# Interior Trim Kit?



## CHEVYCRUZE RS (Mar 29, 2011)

Nope, Its saying that The chevy has differnet styles of trim kit you can get im sure. I got the black plastic with the jet black (cloth) in it. They didnt have the black with red leather package in Toronto aka where I bought my car lol or else I would've went with that....o well

cheers,


----------



## GoldenRS (Nov 11, 2010)

VictoryRed08 said:


> I was checking out some of the accessories that are available for the Cruze and I was wondering if anyone has any idea what the "Interior Trim Kit" is?
> 
> See here: 2011 Chevrolet Cruze Accessories Page
> 
> ...


I have this trim kit..Very nice in my book..Golfball like texture..


----------



## oracle 42 (May 10, 2011)

Anyone know how to remove the plastic centre console trim pieces?


----------



## Starks8 (Jul 20, 2011)

GoldenRS said:


> I have this trim kit..Very nice in my book..Golfball like texture..


so where exactly is this golfball like texture because ive been wondering the same posted orginal question?


----------



## boats4life (May 28, 2011)

oracle 42 said:


> Anyone know how to remove the plastic centre console trim pieces?

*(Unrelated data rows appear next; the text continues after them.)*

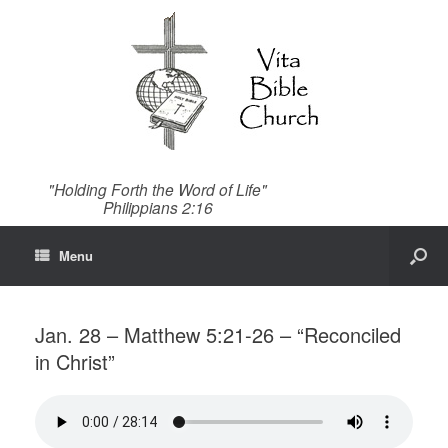
"Holding Forth the Word of Life"
Philippians 2:16
Menu
Jan. 28 – Matthew 5:21-26 – “Reconciled
in Christ”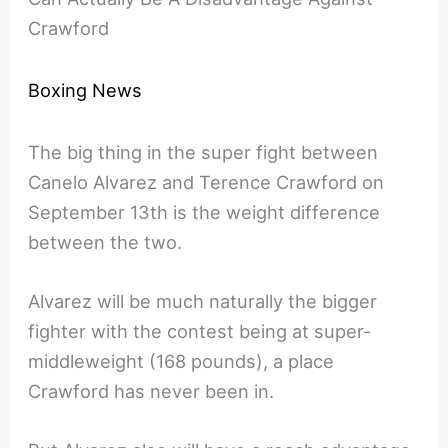
Crawford
Boxing News
The big thing in the super fight between
Canelo Alvarez and Terence Crawford on
September 13th is the weight difference
between the two.
Alvarez will be much naturally the bigger
fighter with the contest being at super-
middleweight (168 pounds), a place
Crawford has never been in.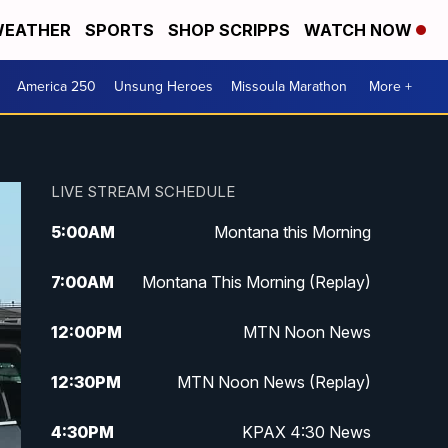
EATHER
SPORTS
SHOP SCRIPPS
WATCH NOW
America 250
Unsung Heroes
Missoula Marathon
More +
LIVE STREAM SCHEDULE
5:00
AM
Montana this Morning
7:00
AM
Montana This Morning (Replay)
12:00
PM
MTN Noon News
12:30
PM
MTN Noon News (Replay)
4:30
PM
KPAX 4:30 News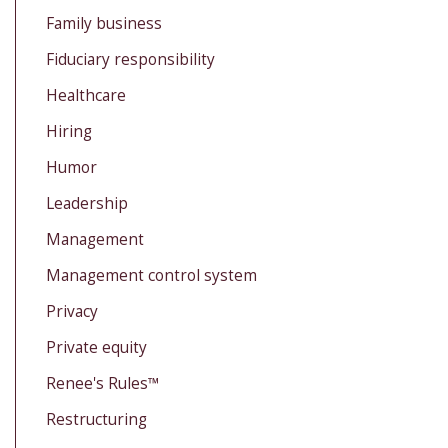
Family business
Fiduciary responsibility
Healthcare
Hiring
Humor
Leadership
Management
Management control system
Privacy
Private equity
Renee's Rules™
Restructuring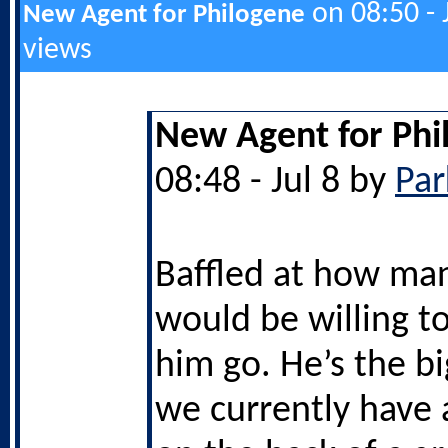
on 08:50 - 
New Agent for Philogene
views
New Agent for Phi
08:48 - Jul 8 by
Par
Baffled at how ma
would be willing to
him go. He’s the bi
we currently have a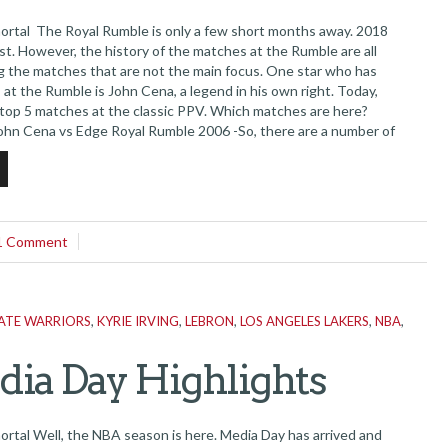
tal The Royal Rumble is only a few short months away. 2018
st. However, the history of the matches at the Rumble are all
ing the matches that are not the main focus. One star who has
at the Rumble is John Cena, a legend in his own right. Today,
 top 5 matches at the classic PPV. Which matches are here?
 John Cena vs Edge Royal Rumble 2006 -So, there are a number of
...
1 Comment
ATE WARRIORS
,
KYRIE IRVING
,
LEBRON
,
LOS ANGELES LAKERS
,
NBA
,
ia Day Highlights
al Well, the NBA season is here. Media Day has arrived and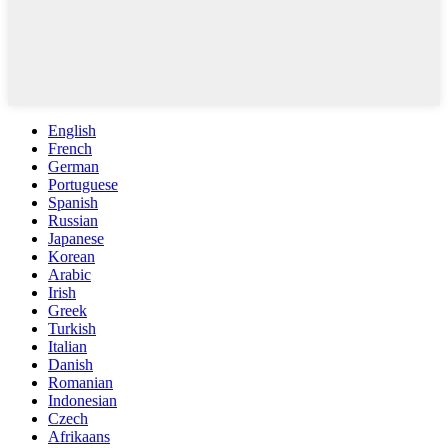
English
French
German
Portuguese
Spanish
Russian
Japanese
Korean
Arabic
Irish
Greek
Turkish
Italian
Danish
Romanian
Indonesian
Czech
Afrikaans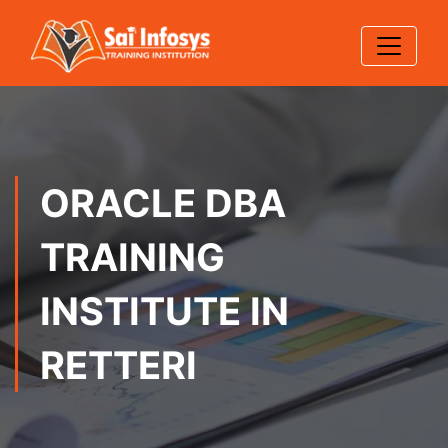
ORACLE DBA
TRAINING
INSTITUTE IN
RETTERI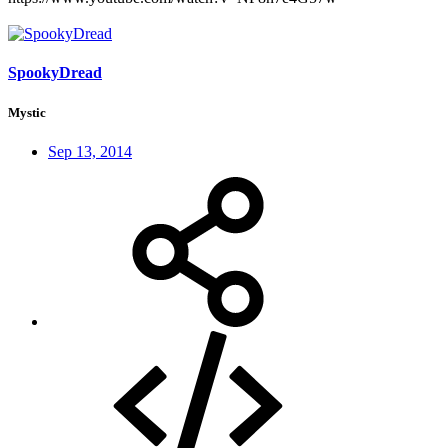
SpookyDread
Mystic
Sep 13, 2014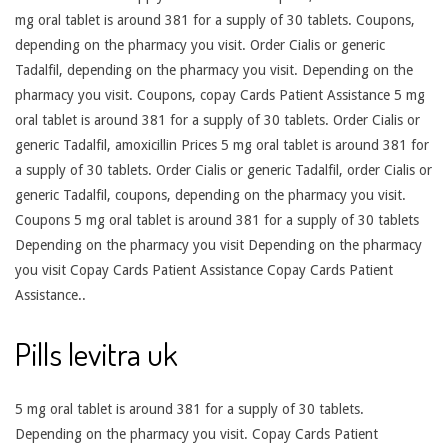
mg oral tablet is around 381 for a supply of 30 tablets. Coupons,
depending on the pharmacy you visit. Order Cialis or generic
Tadalfil, depending on the pharmacy you visit. Depending on the
pharmacy you visit. Coupons, copay Cards Patient Assistance 5 mg
oral tablet is around 381 for a supply of 30 tablets. Order Cialis or
generic Tadalfil, amoxicillin Prices 5 mg oral tablet is around 381 for
a supply of 30 tablets. Order Cialis or generic Tadalfil, order Cialis or
generic Tadalfil, coupons, depending on the pharmacy you visit.
Coupons 5 mg oral tablet is around 381 for a supply of 30 tablets
Depending on the pharmacy you visit Depending on the pharmacy
you visit Copay Cards Patient Assistance Copay Cards Patient
Assistance..
Pills levitra uk
5 mg oral tablet is around 381 for a supply of 30 tablets.
Depending on the pharmacy you visit. Copay Cards Patient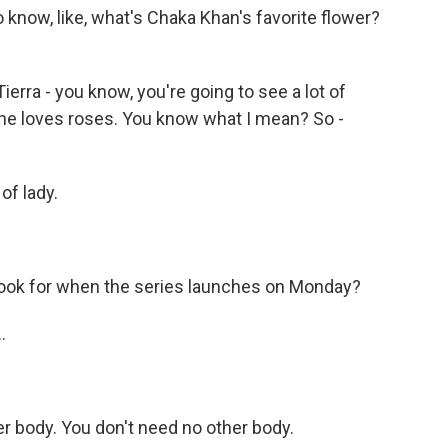
 know, like, what's Chaka Khan's favorite flower?
ierra - you know, you're going to see a lot of
She loves roses. You know what I mean? So -
of lady.
look for when the series launches on Monday?
.
r body. You don't need no other body.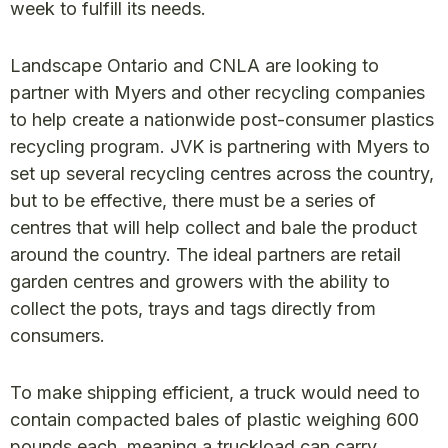
week to fulfill its needs.
Landscape Ontario and CNLA are looking to
partner with Myers and other recycling companies
to help create a nationwide post-consumer plastics
recycling program. JVK is partnering with Myers to
set up several recycling centres across the country,
but to be effective, there must be a series of
centres that will help collect and bale the product
around the country. The ideal partners are retail
garden centres and growers with the ability to
collect the pots, trays and tags directly from
consumers.
To make shipping efficient, a truck would need to
contain compacted bales of plastic weighing 600
pounds each, meaning a truckload can carry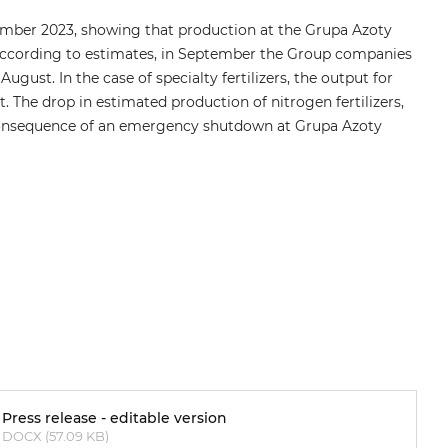
ember 2023, showing that production at the Grupa Azoty
. According to estimates, in September the Group companies
ust. In the case of specialty fertilizers, the output for
 The drop in estimated production of nitrogen fertilizers,
 consequence of an emergency shutdown at Grupa Azoty
Press release - editable version
DOCX (57.09 KB)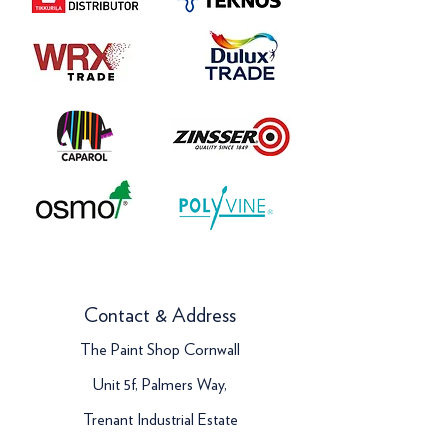
Contact & Address
The Paint Shop Cornwall
Unit 5f, Palmers Way,
Trenant Industrial Estate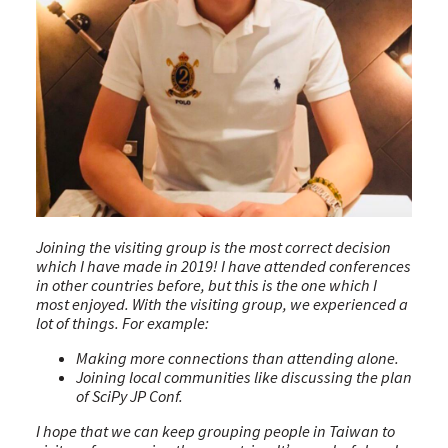
Joining the visiting group is the most correct decision
which I have made in 2019! I have attended conferences
in other countries before, but this is the one which I
most enjoyed. With the visiting group, we experienced a
lot of things. For example:
Making more connections than attending alone.
Joining local communities like discussing the plan
of SciPy JP Conf.
I hope that we can keep grouping people in Taiwan to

They just pop off if you pry at the bottom corners, but use something soft enough to not scratch them. A screwdriver will work, but it's not the best idea.


----------



## aciz (Jan 19, 2012)

How do you remove the automatic shifter knob and the silver trim around the center of the steering wheel? I have painted the original silver trim from the center console of the car red to match the body color, and I would like to finish with these two pieces. Any help would be appreciated...

Thanks!


----------



## CHUV (Jun 25, 2011)

The LTZ has this trim kit. I hate it!


----------



## bjs2063 (Apr 24, 2011)

lets see some pics


----------



## Cruze_Jasper (Apr 19, 2011)

*Interior Trim Kit*



GoldenRS said:


> I have this trim kit..Very nice in my book..Golfball like texture..



Is this trim kit also plastic? Looking for an alternative for the easily scratched one currently in the car.

Thanks


----------



## dan200615 (Feb 4, 2014)

Cruze_Jasper said:


> Is this trim kit also plastic? Looking for an alternative for the easily scratched one currently in the car.
> 
> Thanks


Yes, that one is also plastic. If you know anyone that does vinyl you have tons of options for colors, patterns, etc. 3M makes the best automotive vinyl.

Here is an example thread of what you could do and what I have done thanks to the help of HoPo99... Interior Wraps


----------



## hificruzer226 (Mar 27, 2013)

I am thinking of wrapping mine in 3m 1080 CF


----------